What Would a Senate Led by Chuck Schumer Look Like?
WASHINGTON – With polls leaning toward a Democratic takeover of the Senate, Sen. Chuck Schumer suddenly faces the possibly of morphing into the upper chamber’s most powerful figure, charged with trying to place what many voters disparage as a derailed train back on line.
Schumer, Brooklyn born and raised, isn’t as well-known as some of his Empire State colleagues, folks like the late Daniel Patrick Moynihan and the woman he may wind up working with if she succeeds in her own campaign for president, Hillary Rodham Clinton.
But members of the Democratic caucus profess confidence in his abilities.
“I call him the Jewish LBJ,” Sen. Al Franken (D-Minn.) told the Washington Post.
The renowned Lyndon Baines Johnson, Senate Democratic leader in the late 1950s before becoming vice president and, eventually, president is generally upheld as the archetypical Senate majority leader, spirited, tough and relentless.
And while Schumer shares some of those qualities, LBJ had something the lawmaker headed for his fourth six-year term won’t – a strong Democratic majority. Navigating a route through ever-rebellious Republicans with major issues pending would stretch anyone’s skills.

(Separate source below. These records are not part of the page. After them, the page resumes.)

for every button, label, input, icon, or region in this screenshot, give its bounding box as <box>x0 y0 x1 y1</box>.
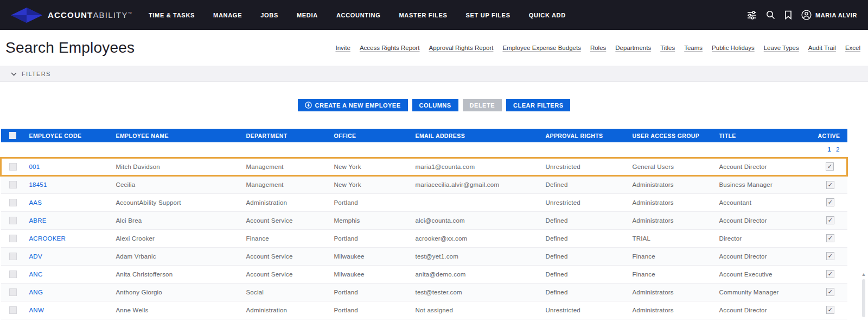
active-checkbox[interactable]: ✓ <box>826 252 834 260</box>
table-row[interactable]: ANC Anita Christofferson Account Service… <box>1 265 847 283</box>
nav-item-master-files[interactable]: MASTER FILES <box>399 12 447 18</box>
sliders-icon[interactable] <box>747 11 757 20</box>
approval-rights-cell: Defined <box>541 247 628 265</box>
quick-link-invite[interactable]: Invite <box>335 45 350 51</box>
row-checkbox[interactable] <box>9 306 17 314</box>
quick-link-titles[interactable]: Titles <box>660 45 675 51</box>
active-checkbox[interactable]: ✓ <box>826 198 834 206</box>
table-row[interactable]: ANG Anthony Giorgio Social Portland test… <box>1 283 847 301</box>
nav-item-set-up-files[interactable]: SET UP FILES <box>466 12 510 18</box>
create-employee-button[interactable]: CREATE A NEW EMPLOYEE <box>298 99 408 111</box>
employee-table: EMPLOYEE CODEEMPLOYEE NAMEDEPARTMENTOFFI… <box>0 129 868 319</box>
column-header-title[interactable]: TITLE <box>715 129 814 142</box>
quick-link-public-holidays[interactable]: Public Holidays <box>712 45 755 51</box>
scroll-up-arrow-icon[interactable]: ▲ <box>861 271 866 278</box>
employee-code-link[interactable]: 001 <box>29 163 40 170</box>
quick-link-teams[interactable]: Teams <box>684 45 703 51</box>
employee-code-link[interactable]: ABRE <box>29 217 47 224</box>
row-checkbox[interactable] <box>9 181 17 188</box>
nav-item-quick-add[interactable]: QUICK ADD <box>529 12 566 18</box>
department-cell: Account Service <box>242 265 330 283</box>
quick-link-leave-types[interactable]: Leave Types <box>764 45 799 51</box>
nav-right-controls: MARIA ALVIR <box>747 10 857 20</box>
pagination-page-1[interactable]: 1 <box>827 146 831 153</box>
quick-link-approval-rights-report[interactable]: Approval Rights Report <box>429 45 494 51</box>
filters-toggle[interactable]: FILTERS <box>0 66 868 82</box>
active-checkbox[interactable]: ✓ <box>826 234 834 242</box>
column-header-employee-code[interactable]: EMPLOYEE CODE <box>25 129 112 142</box>
table-row[interactable]: ACROOKER Alexi Crooker Finance Portland … <box>1 229 847 247</box>
columns-button[interactable]: COLUMNS <box>412 99 458 111</box>
quick-link-employee-expense-budgets[interactable]: Employee Expense Budgets <box>502 45 580 51</box>
active-checkbox[interactable]: ✓ <box>826 288 834 296</box>
employee-code-link[interactable]: AAS <box>29 199 42 206</box>
user-access-group-cell: Administrators <box>628 211 715 229</box>
row-checkbox[interactable] <box>9 288 17 296</box>
column-header-department[interactable]: DEPARTMENT <box>242 129 330 142</box>
table-row[interactable]: AAS AccountAbility Support Administratio… <box>1 193 847 211</box>
quick-link-access-rights-report[interactable]: Access Rights Report <box>360 45 420 51</box>
select-all-checkbox[interactable] <box>9 132 16 139</box>
employee-code-link[interactable]: ANW <box>29 307 44 313</box>
row-checkbox[interactable] <box>9 253 17 260</box>
column-header-email-address[interactable]: EMAIL ADDRESS <box>411 129 541 142</box>
delete-button[interactable]: DELETE <box>463 99 502 111</box>
department-cell: Account Service <box>242 247 330 265</box>
employee-code-link[interactable]: ADV <box>29 253 42 260</box>
active-checkbox[interactable]: ✓ <box>826 162 834 171</box>
row-checkbox[interactable] <box>9 217 17 224</box>
nav-item-time-tasks[interactable]: TIME & TASKS <box>149 12 195 18</box>
user-access-group-cell: Administrators <box>628 193 715 211</box>
nav-item-manage[interactable]: MANAGE <box>213 12 242 18</box>
employee-code-link[interactable]: ANG <box>29 289 43 295</box>
employee-code-link[interactable]: ANC <box>29 271 43 278</box>
quick-link-departments[interactable]: Departments <box>615 45 651 51</box>
employee-table-body: 001 Mitch Davidson Management New York m… <box>1 158 847 319</box>
table-row[interactable]: 001 Mitch Davidson Management New York m… <box>1 158 847 175</box>
approval-rights-cell: Unrestricted <box>541 193 628 211</box>
nav-item-accounting[interactable]: ACCOUNTING <box>336 12 381 18</box>
select-all-header <box>1 129 25 142</box>
plus-circle-icon <box>305 102 312 109</box>
quick-link-roles[interactable]: Roles <box>590 45 606 51</box>
quick-link-excel[interactable]: Excel <box>845 45 860 51</box>
top-navigation: ACCOUNTABILITY™ TIME & TASKSMANAGEJOBSME… <box>0 0 868 30</box>
active-checkbox[interactable]: ✓ <box>826 270 834 278</box>
diamond-logo-icon <box>11 8 42 23</box>
quick-link-audit-trail[interactable]: Audit Trail <box>808 45 836 51</box>
nav-item-jobs[interactable]: JOBS <box>260 12 278 18</box>
column-header-active[interactable]: ACTIVE <box>814 129 847 142</box>
row-checkbox[interactable] <box>9 163 17 171</box>
employee-name-cell: Alci Brea <box>112 211 242 229</box>
row-checkbox[interactable] <box>9 271 17 278</box>
office-cell: Portland <box>330 283 411 301</box>
active-checkbox[interactable]: ✓ <box>826 216 834 224</box>
bookmark-icon[interactable] <box>784 10 792 20</box>
table-row[interactable]: 18451 Cecilia Management New York mariac… <box>1 175 847 193</box>
row-checkbox[interactable] <box>9 199 17 206</box>
scrollbar-thumb[interactable] <box>862 279 865 317</box>
search-icon[interactable] <box>766 10 775 20</box>
table-scrollbar[interactable]: ▲ <box>859 271 868 327</box>
column-header-office[interactable]: OFFICE <box>330 129 411 142</box>
column-header-approval-rights[interactable]: APPROVAL RIGHTS <box>541 129 628 142</box>
brand-logo[interactable]: ACCOUNTABILITY™ <box>11 8 132 23</box>
employee-code-link[interactable]: ACROOKER <box>29 235 66 242</box>
user-icon <box>801 10 812 20</box>
active-checkbox[interactable]: ✓ <box>826 306 834 314</box>
clear-filters-button[interactable]: CLEAR FILTERS <box>506 99 570 111</box>
column-header-employee-name[interactable]: EMPLOYEE NAME <box>112 129 242 142</box>
table-row[interactable]: ADV Adam Vrbanic Account Service Milwauk… <box>1 247 847 265</box>
employee-code-link[interactable]: 18451 <box>29 181 47 188</box>
nav-items: TIME & TASKSMANAGEJOBSMEDIAACCOUNTINGMAS… <box>149 12 566 18</box>
user-menu[interactable]: MARIA ALVIR <box>801 10 857 20</box>
office-cell: Milwaukee <box>330 265 411 283</box>
pagination-page-2[interactable]: 2 <box>836 146 840 153</box>
table-row[interactable]: ABRE Alci Brea Account Service Memphis a… <box>1 211 847 229</box>
column-header-user-access-group[interactable]: USER ACCESS GROUP <box>628 129 715 142</box>
action-buttons: CREATE A NEW EMPLOYEE COLUMNS DELETE CLE… <box>0 99 868 111</box>
active-checkbox[interactable]: ✓ <box>826 181 834 189</box>
table-row[interactable]: ANW Anne Wells Administration Portland N… <box>1 301 847 319</box>
nav-item-media[interactable]: MEDIA <box>297 12 318 18</box>
row-checkbox[interactable] <box>9 235 17 242</box>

Should Democrats gain control of the upper chamber, Republicans will find themselves dealing with a devilishly smart lawmaker – Schumer graduated first in his class from James Madison High School in Brooklyn before earning undergraduate and law degrees from Harvard University. He is also a calculating political operative, more strategically inclined than his predecessor, the retiring Senate Democratic Leader Harry Reid of Nevada.

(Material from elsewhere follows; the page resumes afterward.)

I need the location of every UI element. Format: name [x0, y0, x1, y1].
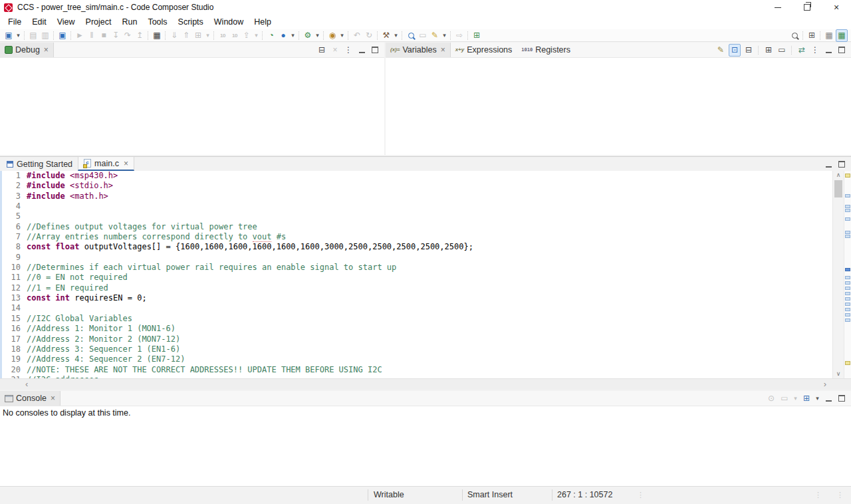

The man is not shy. It’s often been said the most dangerous spot in Washington, D.C., is between Chuck Schumer and a television camera. Yet he obviously carries the confidence of the Senate Democratic Caucus, outmaneuvering potential rivals, particularly Sen. Dick Durbin, (D-Ill.), his former D.C. roommate who is technically first in line behind Reid, having served as Democratic whip for 12 years.

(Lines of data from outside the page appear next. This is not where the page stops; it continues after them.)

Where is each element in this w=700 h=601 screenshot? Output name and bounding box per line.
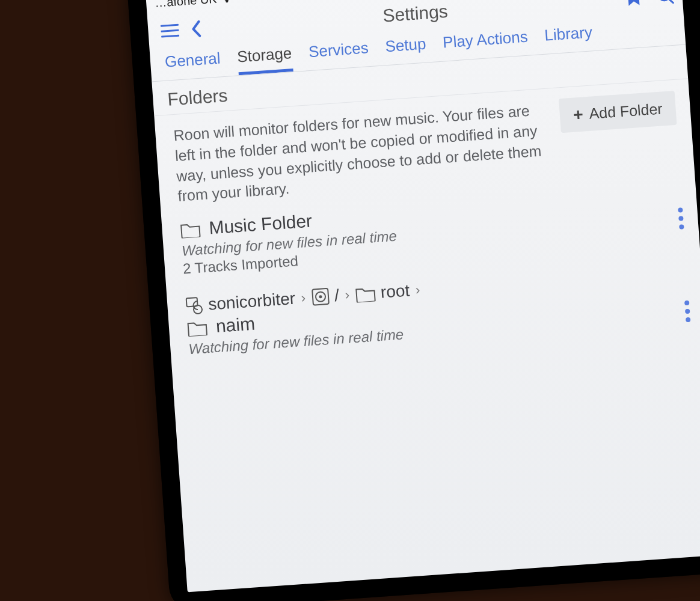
folder-more-icon[interactable] [684,300,690,322]
menu-button[interactable] [156,17,184,45]
folder-more-icon[interactable] [678,207,684,229]
phone-frame: …afone UK 22:11 26% [126,0,700,601]
chevron-right-icon: › [345,287,350,302]
bookmark-icon[interactable] [627,0,641,7]
search-icon[interactable] [657,0,675,5]
plus-icon: + [573,106,583,123]
folder-name: naim [215,314,256,337]
svg-point-9 [319,295,322,298]
screen: …afone UK 22:11 26% [146,0,700,592]
chevron-right-icon: › [415,282,420,297]
folder-icon [186,319,208,337]
folder-icon [180,220,201,238]
network-share-icon [185,296,204,315]
chevron-right-icon: › [301,290,306,306]
disc-icon [311,287,330,307]
back-button[interactable] [182,15,210,43]
path-seg-label: / [334,286,340,305]
add-folder-button[interactable]: + Add Folder [559,91,677,133]
folder-icon [355,284,376,302]
add-folder-label: Add Folder [589,100,663,122]
tab-library[interactable]: Library [544,23,593,53]
tab-play-actions[interactable]: Play Actions [442,28,529,61]
tab-setup[interactable]: Setup [384,35,427,66]
carrier-label: …afone UK [154,0,217,10]
svg-point-4 [659,0,670,1]
tab-general[interactable]: General [164,49,221,80]
path-seg-label: root [380,281,410,302]
wifi-icon [220,0,234,3]
tab-services[interactable]: Services [308,38,370,70]
tab-storage[interactable]: Storage [236,44,293,75]
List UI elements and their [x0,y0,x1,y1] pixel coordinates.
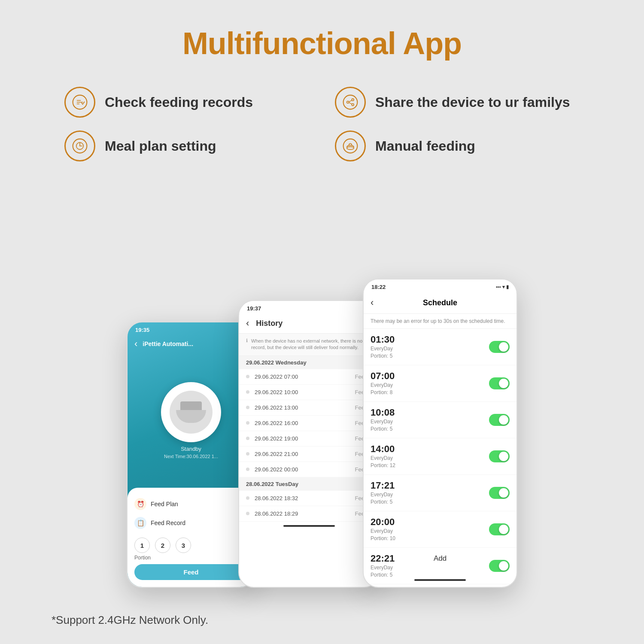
add-button-row[interactable]: Add [364,547,516,570]
schedule-info-1: 07:00 EveryDay Portion: 8 [371,371,489,396]
history-date-1: 29.06.2022 Wednesday [239,356,379,369]
history-dot [246,390,249,394]
schedule-detail-1: EveryDay Portion: 8 [371,382,489,396]
phone-left-time: 19:35 [135,327,149,333]
svg-point-6 [347,101,349,103]
history-item-9: 28.06.2022 18:29 Feed... [239,506,379,522]
phone-right-time: 18:22 [371,284,386,290]
feed-plan-item[interactable]: ⏰ Feed Plan [134,495,248,513]
history-item-1: 29.06.2022 07:00 Feed... [239,369,379,385]
svg-point-7 [352,103,354,106]
svg-point-5 [352,99,354,101]
check-feeding-icon [64,87,95,118]
toggle-1[interactable] [489,377,510,389]
schedule-time-3: 14:00 [371,444,489,455]
back-arrow-icon[interactable]: ‹ [134,338,137,349]
history-dot [246,406,249,409]
phone-middle: 19:37 ▪▪▪ ‹ History ℹ When the device ha… [238,300,380,588]
history-dt-7: 29.06.2022 00:00 [255,466,355,473]
schedule-info-5: 20:00 EveryDay Portion: 10 [371,516,489,542]
manual-feeding-icon [335,131,366,161]
history-dot [246,452,249,456]
history-item-5: 29.06.2022 19:00 Feed... [239,431,379,447]
num-btn-3[interactable]: 3 [176,538,191,553]
schedule-title: Schedule [423,298,457,307]
feeder-image [161,382,221,442]
phone-right-status-bar: 18:22 ▪▪▪ ▾ ▮ [364,279,516,292]
schedule-info-2: 10:08 EveryDay Portion: 5 [371,407,489,433]
history-dt-5: 29.06.2022 19:00 [255,435,355,442]
num-btn-1[interactable]: 1 [134,538,150,553]
history-item-3: 29.06.2022 13:00 Feed... [239,400,379,416]
home-indicator-right [414,579,466,581]
svg-point-4 [343,95,358,109]
history-item-7: 29.06.2022 00:00 Feed... [239,462,379,477]
history-dot [246,437,249,440]
schedule-detail-0: EveryDay Portion: 5 [371,345,489,360]
history-dt-2: 29.06.2022 10:00 [255,389,355,395]
phone-left-status-bar: 19:35 ▪▪▪ [128,322,255,335]
share-device-icon [335,87,366,118]
toggle-4[interactable] [489,487,510,499]
history-dt-3: 29.06.2022 13:00 [255,404,355,411]
schedule-time-0: 01:30 [371,334,489,345]
history-dt-4: 29.06.2022 16:00 [255,420,355,426]
phone-left-bottom: ⏰ Feed Plan 📋 Feed Record 1 2 3 Portion … [128,488,255,587]
feed-record-item[interactable]: 📋 Feed Record [134,513,248,532]
schedule-item-1: 07:00 EveryDay Portion: 8 [364,365,516,402]
schedule-detail-4: EveryDay Portion: 5 [371,491,489,506]
signal-right-icon: ▪▪▪ ▾ ▮ [496,284,509,290]
feature-check-feeding: Check feeding records [64,87,309,118]
schedule-time-5: 20:00 [371,516,489,528]
feed-button[interactable]: Feed [134,564,248,580]
feed-plan-label: Feed Plan [151,501,178,507]
toggle-5[interactable] [489,523,510,535]
schedule-item-0: 01:30 EveryDay Portion: 5 [364,329,516,365]
phones-section: 19:35 ▪▪▪ ‹ iPettie Automati... [34,187,610,588]
schedule-time-4: 17:21 [371,480,489,491]
history-dt-8: 28.06.2022 18:32 [255,495,355,501]
info-banner: ℹ When the device has no external networ… [239,334,379,356]
page-title: Multifunctional App [182,26,462,61]
phone-middle-time: 19:37 [247,305,261,312]
schedule-detail-3: EveryDay Portion: 12 [371,455,489,469]
meal-plan-text: Meal plan setting [105,138,216,154]
phone-left: 19:35 ▪▪▪ ‹ iPettie Automati... [127,322,255,588]
schedule-item-5: 20:00 EveryDay Portion: 10 [364,511,516,548]
history-back-icon[interactable]: ‹ [246,318,249,329]
standby-text: Standby [181,446,201,452]
features-grid: Check feeding records Share the device t… [64,87,580,161]
svg-rect-3 [77,103,80,104]
schedule-back-icon[interactable]: ‹ [371,297,374,308]
num-btn-2[interactable]: 2 [155,538,170,553]
phone-middle-status-bar: 19:37 ▪▪▪ [239,301,379,313]
feature-meal-plan: Meal plan setting [64,131,309,161]
add-button-label[interactable]: Add [434,554,447,562]
toggle-2[interactable] [489,414,510,426]
portion-label: Portion [134,555,248,561]
toggle-3[interactable] [489,450,510,462]
phone-left-title: iPettie Automati... [143,340,193,347]
svg-point-15 [347,147,354,150]
svg-rect-2 [77,102,83,102]
history-dot [246,512,249,515]
history-dot [246,468,249,471]
schedule-warning: There may be an error for up to 30s on t… [364,314,516,329]
feed-record-icon: 📋 [134,517,146,529]
toggle-0[interactable] [489,341,510,353]
meal-plan-icon [64,131,95,161]
svg-point-14 [343,139,358,153]
history-nav-bar: ‹ History [239,313,379,334]
history-item-8: 28.06.2022 18:32 Feed... [239,491,379,506]
page-wrapper: Multifunctional App Check feeding record… [0,0,644,644]
schedule-item-4: 17:21 EveryDay Portion: 5 [364,475,516,511]
history-item-6: 29.06.2022 21:00 Feed... [239,447,379,462]
footer-note: *Support 2.4GHz Network Only. [34,614,208,627]
history-dt-1: 29.06.2022 07:00 [255,374,355,380]
schedule-nav-bar: ‹ Schedule [364,292,516,314]
svg-line-8 [349,100,352,102]
schedule-time-1: 07:00 [371,371,489,382]
feed-plan-icon: ⏰ [134,498,146,510]
schedule-info-3: 14:00 EveryDay Portion: 12 [371,444,489,469]
schedule-info-4: 17:21 EveryDay Portion: 5 [371,480,489,506]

But Schumer quickly wrapped up the succession question and is already laying the groundwork in case Democrats capture the majority. Nate Silver of FiveThirtyEight.com, the numbers analyst supreme, currently gives the party a 71 percent chance of reaching that goal on Nov. 8. Schumer already is looking ahead, telling John Harwood of CNBC that it is “more likely than not” that he will assume the powerful position of majority leader.
Schumer is on record saying that his priority for the 115th Congress, other than the budget and other necessary matters, is immigration reform. A bill he sponsored with Sen. John McCain (R-Ariz.) in 2013, which provided unauthorized aliens a path toward legal status, passed the Senate in a bipartisan manner, 68-32, before bogging down in the House.